Sui cinque modi, o harmonìai (scale, come le chiameremmo noi adesso), usati nella Grecia Antica,
Platone ammette solo l’armonia dorica e quella frigia, le quali imitano suoni e accenti del valoroso in
battaglia e del giusto in tempo di pace, e per realizzare queste harmonìai egli consente solo l’uso di
cetra e lira, collegate al logos, e non quello di strumenti come l’aulòs, simbolo della sfrenatezza e della
possessione rituale.
L’idea di Platone, in questo caso, è in un certo senso contraddittoria perché anche l’armonia frigia era
simbolo della sfrenatezza ed era collegata all’aulòs.
Riteniamo, invece, che ogni tipo di musica sia in grado di armonizzare un particolare tipo di
personalità e che quindi non esista musica giusta o sbagliata.
La musica è in grado di educare l’anima dell’uomo portandolo a “cadere” in una catarsi allopatica,
intendendo l’utilizzo di “modi o stili musicali” opposti allo stato d’animo della persona. Se questi è in
preda all’agitazione, secondo il pensiero di Platone, per poterlo riportare alla calma, bisognerebbe
fargli ascoltare una melodia tranquilla. Aristotele, invece, introdusse la catarsi omeopatica, ovvero la
correzione di un vizio con la rappresentazione dello stesso: se un uomo è agitato, dovrà ascoltare una
musica frenetica e agitata, in modo tale che l’individuo si calmi da sè. Anche per questo motivo Platone
attribuisce alla musica la capacità di portare l'uomo alla pace dei sensi.
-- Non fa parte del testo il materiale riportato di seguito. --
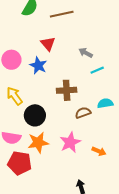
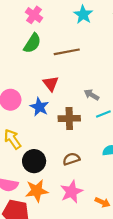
brown cross: (67, 90) -> (69, 118), moved
brown semicircle: (83, 113) -> (71, 159), moved

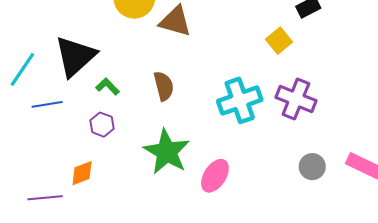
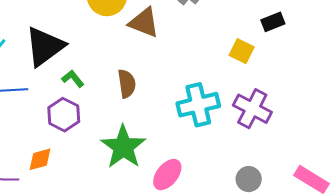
yellow square: (279, 41) -> (242, 51), turned -30
purple hexagon: (102, 125) -> (64, 115), size x1.4
gray circle: (312, 167) -> (249, 179), moved

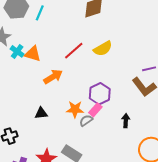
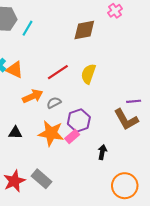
yellow semicircle: (103, 49) -> (88, 74), turned 132
orange star: (75, 109) -> (51, 133), size x1.4
gray semicircle: (86, 121) -> (54, 103), moved

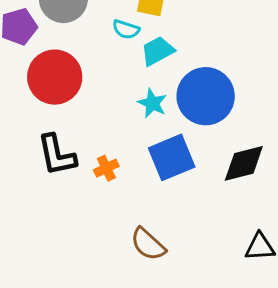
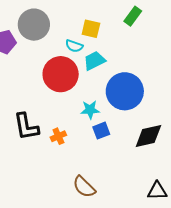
red circle: (55, 77) -> (61, 74), moved
cyan star: (152, 103) -> (90, 110), moved, turned -30
blue square: (172, 157) -> (101, 131), size x0.6

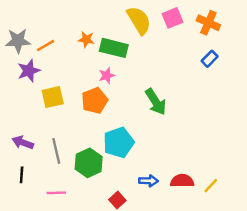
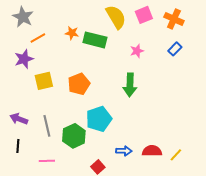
gray star: (18, 41) -> (23, 17), moved, turned 30
pink star: (107, 75) -> (137, 51), moved
green arrow: (156, 102) -> (130, 85), turned 35

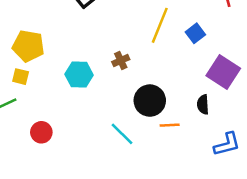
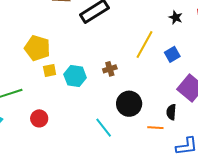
yellow square: (21, 77) -> (50, 71), moved, turned -32
orange line: (170, 125) -> (155, 128), moved

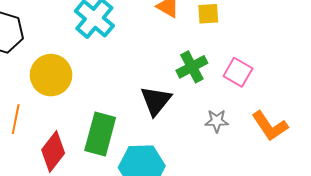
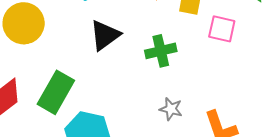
pink square: (238, 72) -> (222, 29), moved, turned -32
black triangle: (156, 101) -> (105, 35), moved

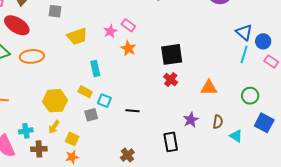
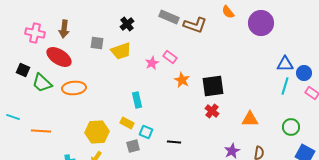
blue triangle: (244, 32) -> (285, 64), turned -42
yellow trapezoid: (77, 36) -> (121, 51), moved
orange star: (128, 48) -> (182, 80), moved

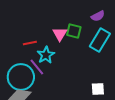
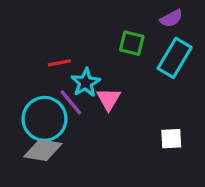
pink triangle: (60, 34) -> (109, 99), moved

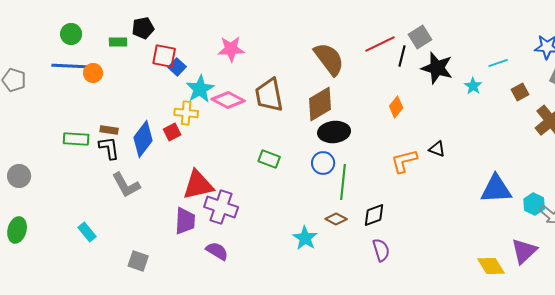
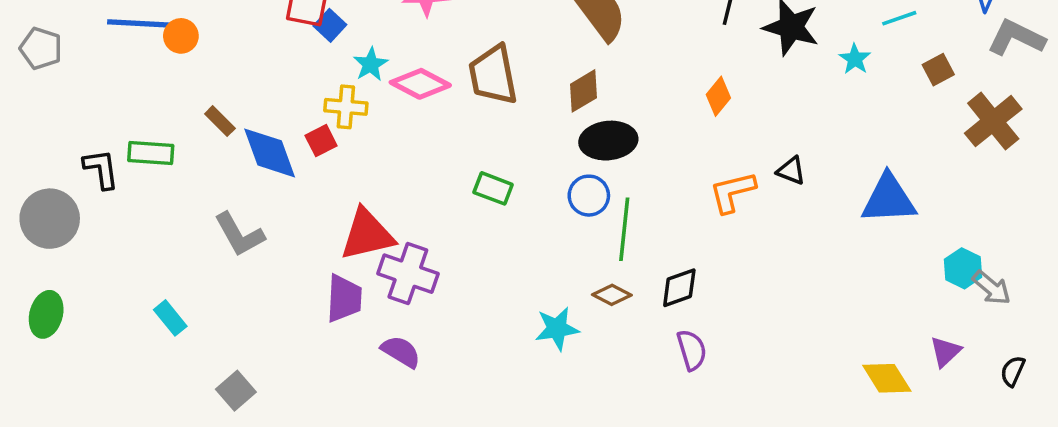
cyan star: (200, 89) -> (371, 64), size x0.7
brown diamond: (320, 104) -> (584, 91), size x0.7
brown rectangle: (109, 130) -> (220, 121), moved, turned 36
blue diamond: (143, 139) -> (270, 153), turned -57
black L-shape: (109, 148) -> (101, 169), moved
gray circle: (19, 176) -> (50, 219), size x1.4
blue triangle: (496, 189) -> (889, 199), moved
cyan star: (305, 238) -> (557, 329), turned 30
purple triangle: (524, 251) -> (945, 352), size x0.7
gray square: (138, 261) -> (236, 391), moved, turned 30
Nel decimo libro della Repubblica, Platone riprende l'idea di universo che avevano i Pitagorici, cioè
che gli otto cerchi del cielo producevano un'unica armonia celeste che l'uomo cerca di imitare con la
sua musica. Nel Timeo Platone sottolinea come il Dio Demiurgo si avvale di rapporti matematici
riconducibili a quelli musicali nel plasmare l'anima del mondo.
Nonostante Platone attribuisca un grande valore alla musica, soprattutto nell'educazione dei fanciulli,
non la eleva alla dialettica, sottolineando ancora di più la differenza tra musica celeste, cioè perfetta, e
la musica della realtà, imperfetta imitazione e dunque riproduzione malriuscita di quella celeste.